Earlier this year, Google announced that it would pay out up-front rewards to researchers to hunt bugs throughout some of its various Web services and apps. Now it’s preparing to shell out cash to those researchers who disclose vulnerabilities to the Android Security Team. The program will cover the latest available Android versions for Nexus phones and tablets currently for sale in Google’s online storefront (i.e., the Nexus 6 and Nexus 9).
Payouts are based on the severity of the bugs; a “critical” one could net anywhere from $2,000 to $8,000, depending on whether the researcher submits a patch or CTS test along with the bug report. Bugs rated “high severity” can earn a researcher up to $4,000 (with patch and CTS test), while “moderate” bugs are good for $2,000. A “low-severity” bug is worth up to $1,000.

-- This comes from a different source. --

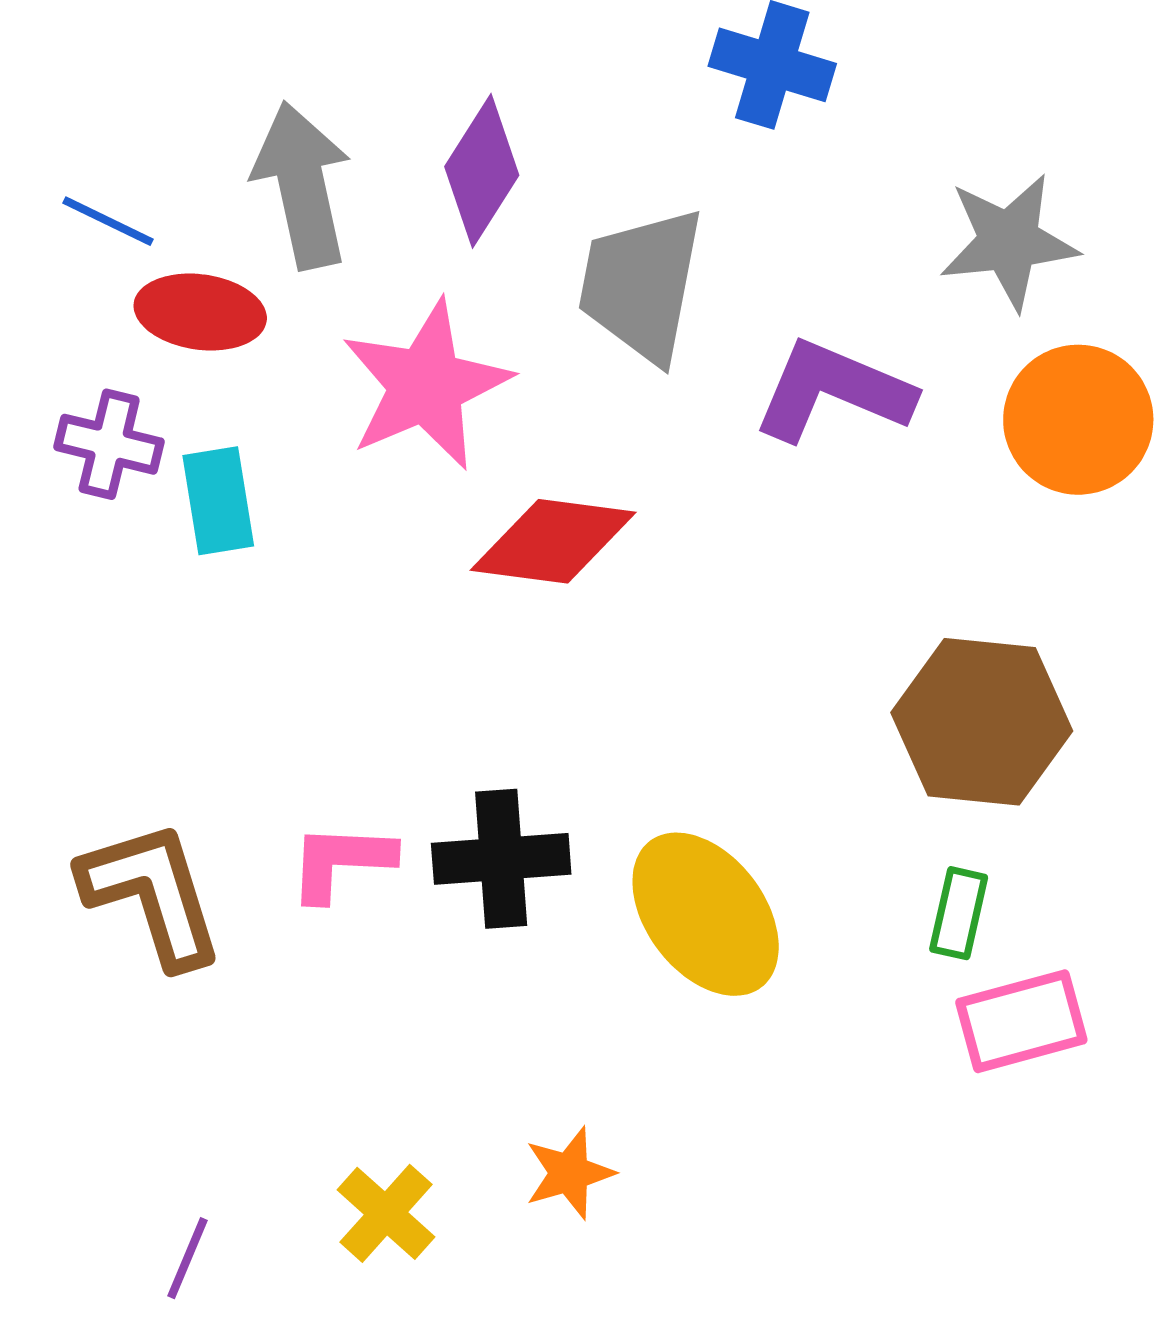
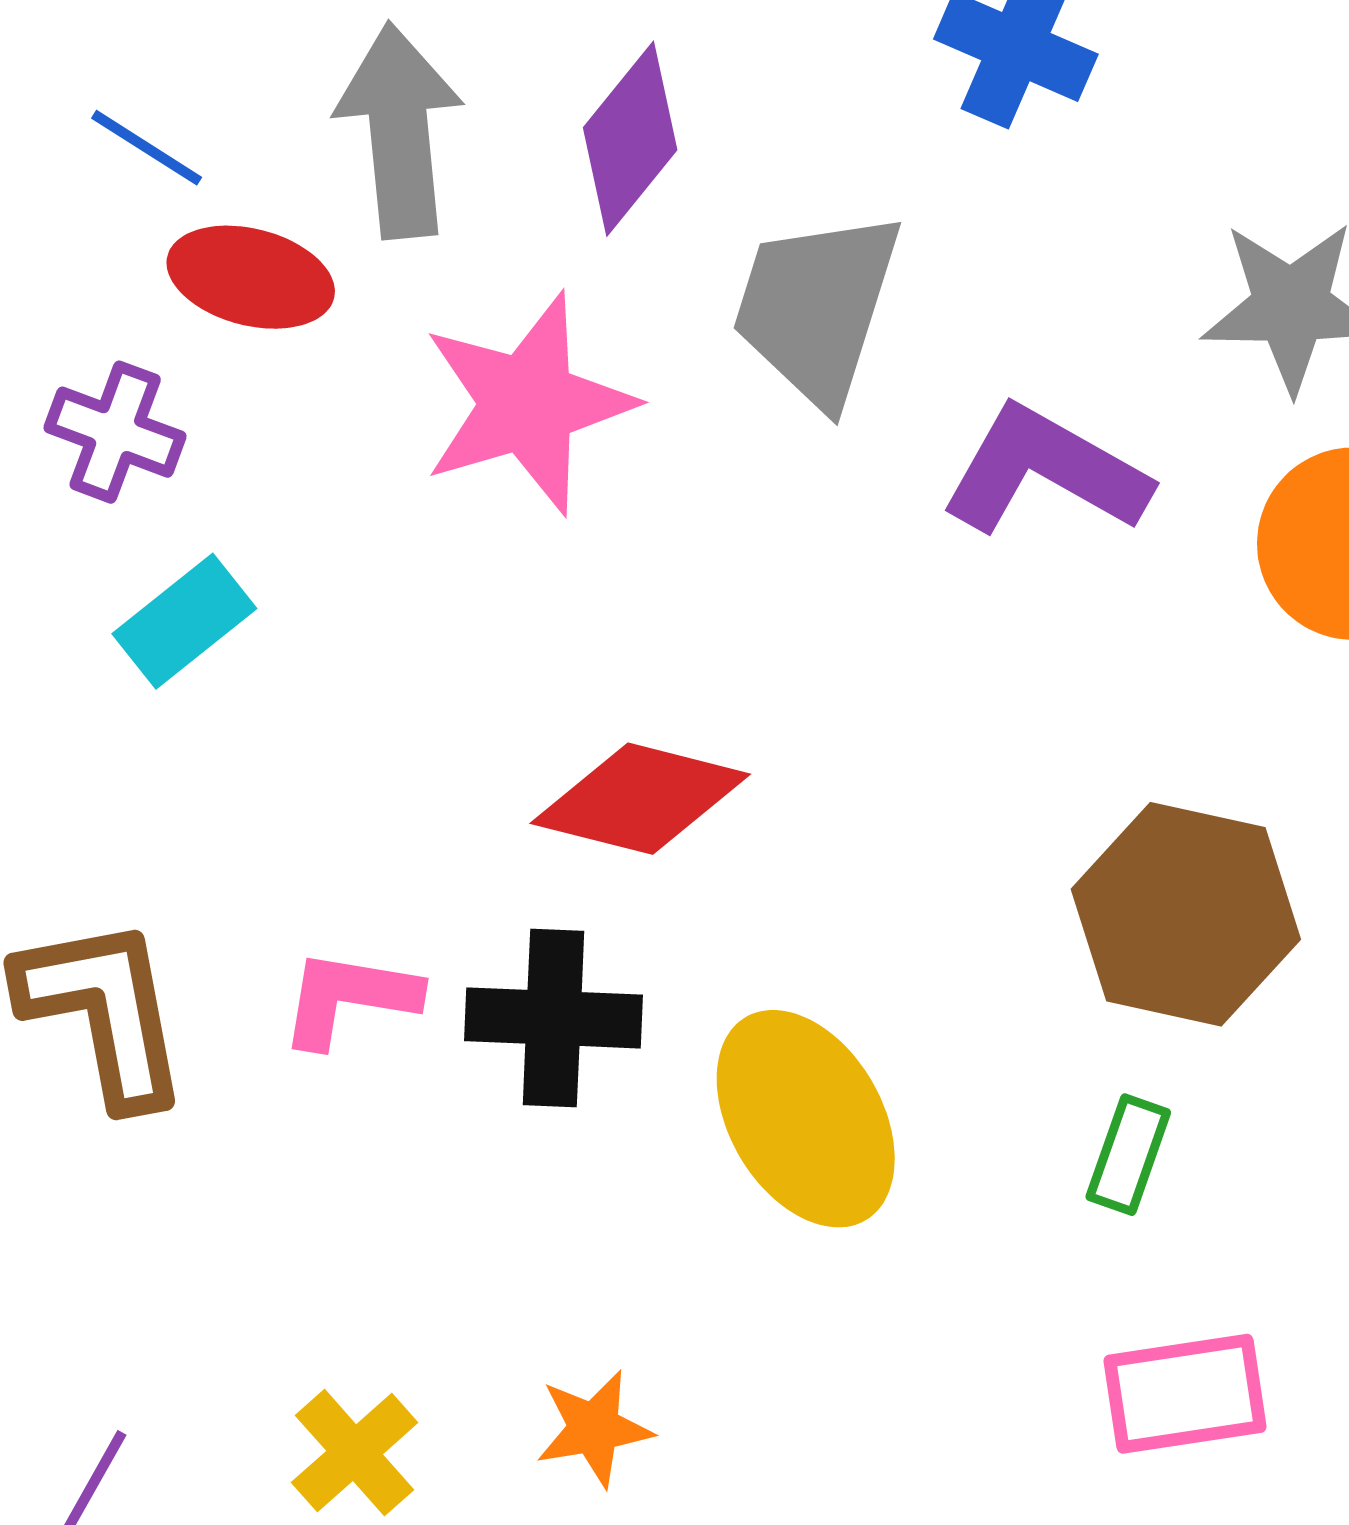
cyan rectangle: (218, 501) -> (184, 621), moved, turned 54
red diamond: (553, 541) -> (640, 799), moved
pink rectangle: (1021, 1021) -> (1185, 1394), moved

Google will offer additional rewards for functional exploits, including any that lead to “kernel compromise from an installed app or with physical access to the device” (payouts could total an additional $10,000). Discovery of a “remote or proximal attack vector” can earn the researcher up to $20,000. Google is also interested in exploits or chains of exploits leading to TEE (TrustZone) or Verified Boot compromise from an installed app or physical access to a device.

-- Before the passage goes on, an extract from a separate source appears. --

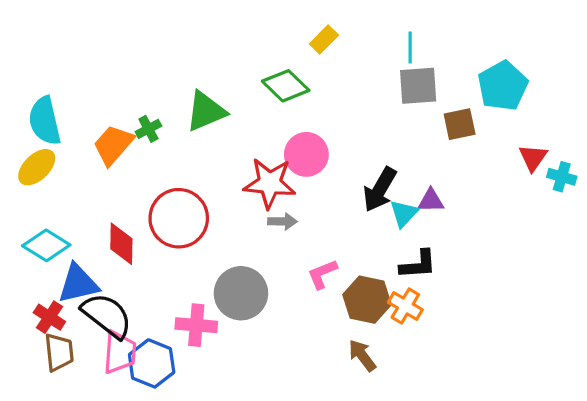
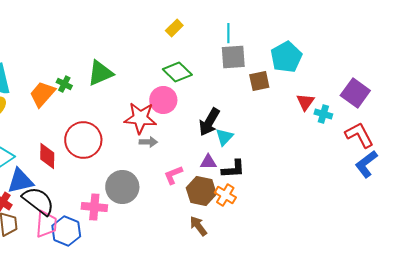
green diamond: (286, 86) -> (177, 72), moved
green cross: (148, 129) -> (64, 84), turned -35
purple triangle: (431, 201) -> (208, 162), moved

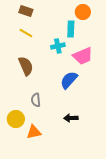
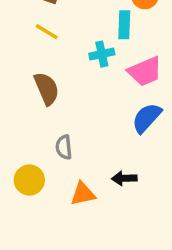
blue semicircle: (69, 80) -> (147, 118), moved
orange triangle: (34, 132) -> (83, 194), moved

“All bugs should be reported to AOSP’s public bug tracker using the Security Bug Report template,” Google wrote in the program announcement. “If you are submitting a patch or CTS test, please attach the patches to the bug report instead of uploading them directly to AOSP.” The company warned developers and researchers to only attempt a vulnerability investigation on a device they actually own, which is great advice—nobody likes it when you crack their phone without permission.